▶ ACTIVITY
Skip any image you find and restate the rest of the data word for word.

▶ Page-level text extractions
▼

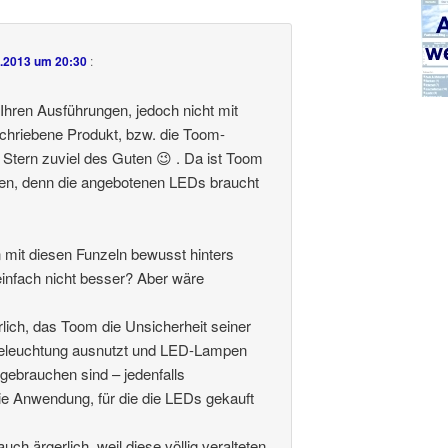
3.2013 um 20:30
:
 Ihren Ausführungen, jedoch nicht mit
schriebene Produkt, bzw. die Toom-
n Stern zuviel des Guten 😉 . Da ist Toom
n, denn die angebotenen LEDs braucht
mit diesen Funzeln bewusst hinters
einfach nicht besser? Aber wäre
lich, das Toom die Unsicherheit seiner
eleuchtung ausnutzt und LED-Lampen
gebrauchen sind – jedenfalls
die Anwendung, für die die LEDs gekauft
ch ärgerlich, weil diese völlig veralteten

▲

▶ EXERCISE RESPONSE
3.2013 um 20:30
:
 Ihren Ausführungen, jedoch nicht mit
schriebene Produkt, bzw. die Toom-
n Stern zuviel des Guten 😉 . Da ist Toom
n, denn die angebotenen LEDs braucht
mit diesen Funzeln bewusst hinters
einfach nicht besser? Aber wäre
lich, das Toom die Unsicherheit seiner
eleuchtung ausnutzt und LED-Lampen
gebrauchen sind – jedenfalls
die Anwendung, für die die LEDs gekauft
ch ärgerlich, weil diese völlig veralteten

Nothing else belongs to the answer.